Soğuk Savaş’ın sona erip Sovyetler Birliği’nin tarih sahnesinden çekilmesiyle NATO’nun kuruluşunda etkili olan en önemli faktör ortadan kalkmışsa da, İttifak diğer geleneksel misyonlarını yerine getirmeye devam etmiş ve geride bıraktığımız yirmi senelik zaman diliminde yeni misyonlar edinerek üyelerinin gözündeki meşruiyetini korumayı başarmıştır. Bu dönüşümün en önemli ayaklarından birisi ittifakın coğrafi olarak genişlemesidir. NATO eskiden düşmanı olarak tanımladığı ülkelere doğru genişlemiş ve birer birer onları üyesi yapmıştır : 1999’da Çek Cumhuriyeti, Macaristan ve Polonya, 2004’de Bulgaristan, Estonya, Letonya, Litvanya, Romanya, Slovakya ve Slovenya, 2009’da ise Hırvatistan ve Arnavutluk NATO’ya üye olmuşlardır. NATO’nun doğuya doğru genişlemesi bir yandan ABD ve Batı Avrupalı müttefiklerinin Avrupa kıtasının geneli üzerindeki stratejik hâkimiyetlerini pekiştirmiş, diğer yandan da NATO’nun kurucu değerlerinin yeni üyelere yayılmasını mümkün kılmıştır.[5] Bükreş Zirvesinde Makedonya,Gürcistan ve Ukrayna'nın da üyelikleri gündeme gelmiş ancak Makedonya'nın üyeliğine Yunanistan karşı çıkarken, Gürcistan ve Ukrayna'nın üyelikleri ise ABD'nin istemesine rağmen Rusya ile ilişkilerin bozulmasını istemeyen Almanya ve Fransa gibi NATO üyelerinin çekinceleri yüzünden gerçekleşememiştir.

NATO'nun genişlemesinden rahatsız olan Rusya,buna rağmen bölgedeki istikrarın ve güvenliğin NATO ile ortaklaşa sağlanabileceği üzerinde durmaktadır. Bu çerçevede Rusya AGİT ve özellikle 1991 sonunda oluşturulan ve NATO ve tüm BDT (Bağımsız Devletler Topluluğu ) üyeleri de dahil eski Varşova Paktı uluslarını kapsayan Kuzey Atlantik İşbirliği Konseyi (KAİK) çerçevesinde askeri ve politik işbirliği içine girmiştir.


  1. Arı,Tayyar (2011). Uluslararası İlişkiler ve Dış Politika, MKM Yayıncılık,Bursa.
  2. Türkiye Cumhuriyeti Dışişleri Bakanlığı.Uluslararası Kuruluşlar ve İlişkilerimiz. 28 Ocak 2018 tarihinde http://www.mfa.gov.tr/nato-tarihce.tr.mfa adresinden erişilmiştir.

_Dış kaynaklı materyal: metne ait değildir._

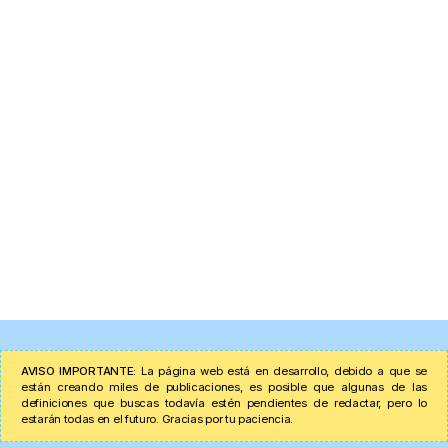
AVISO IMPORTANTE:
La página web está en desarrollo, debido a que se
están creando miles de publicaciones, es posible que algunas de las
definiciones que buscas todavía estén pendientes de redactar, pero lo
estarán todas en el futuro. Gracias por tu paciencia.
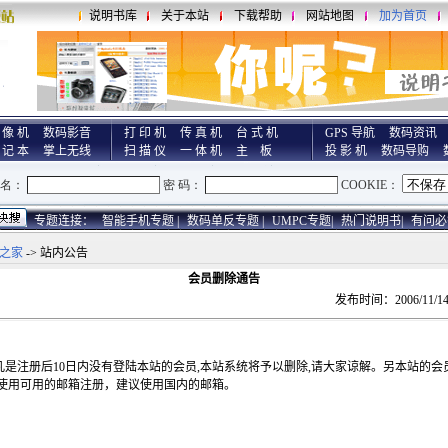
说明书库
关于本站
下载帮助
网站地图
加为首页
 像 机
数码影音
打 印 机
传 真 机
台 式 机
GPS 导航
数码资讯
 记 本
掌上无线
扫 描 仪
一 体 机
主 板
投 影 机
数码导购
专题连接：
智能手机专题 |
数码单反专题 |
UMPC专题|
热门说明书|
有问必
之家
-> 站内公告
会员删除通告
发布时间：2006/11/14
是注册后10日内没有登陆本站的会员,本站系统将予以删除,请大家谅解。另本站的会
使用可用的邮箱注册，建议使用国内的邮箱。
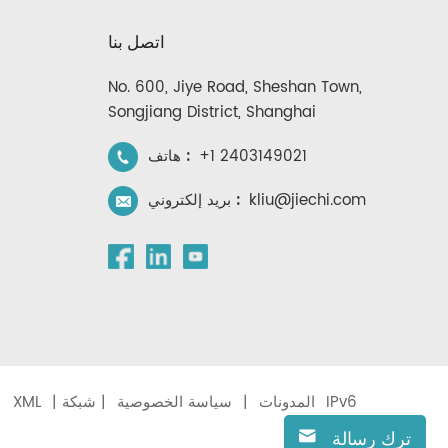
اتصل بنا
No. 600, Jiye Road, Sheshan Town,
Songjiang District, Shanghai
+1 2403149021
هاتف :
kliu@jiechi.com
بريد إلكتروني :
المدونات
|
سياسة الخصوصية
| شبكة IPv6
|
XML
|
ترك رسالة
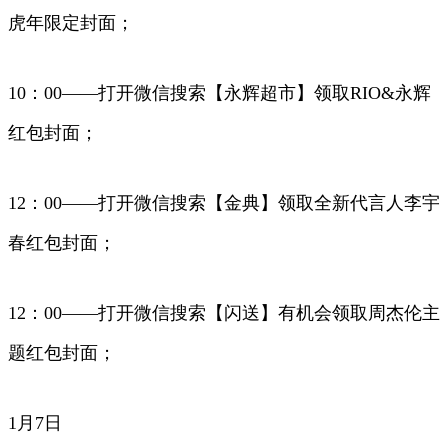
虎年限定封面；
10：00——打开微信搜索【永辉超市】领取RIO&永辉
红包封面；
12：00——打开微信搜索【金典】领取全新代言人李宇
春红包封面；
12：00——打开微信搜索【闪送】有机会领取周杰伦主
题红包封面；
1月7日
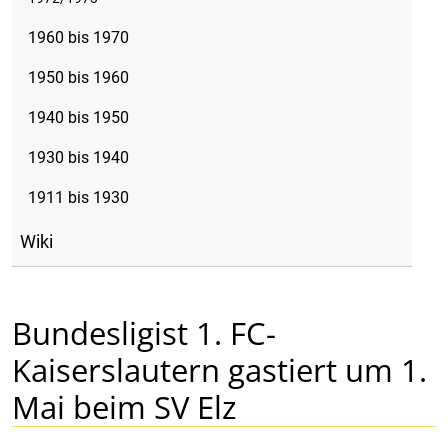
1960 bis 1970
1950 bis 1960
1940 bis 1950
1930 bis 1940
1911 bis 1930
Wiki
Bundesligist 1. FC-
Kaiserslautern gastiert um 1.
Mai beim SV Elz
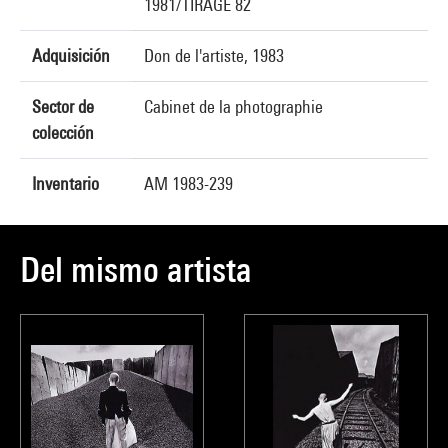
1981/TIRAGE 82
Adquisición
Don de l'artiste, 1983
Sector de
Cabinet de la photographie
colección
Inventario
AM 1983-239
Del mismo artista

  3. Hasgüler, Mehmet ,Uludağ,Mehmet(2014). Devletlerarası ve Hükümetler Dışı Uluslararası Örgütler , Alfa Yayınları , İstanbul.
  4. Turan,İlter(1971).NATO İttifakının Stratejik ve Siyasi Sorunları,İstanbul Üniversitesi İktisat Fakültesi Yayını.
  5. Oğuzlu,Tarık (2012).NATO'nun Dönüşümü ve Geleceği.OrtadoğuAnaliz.Cilt:4.Sayı:40.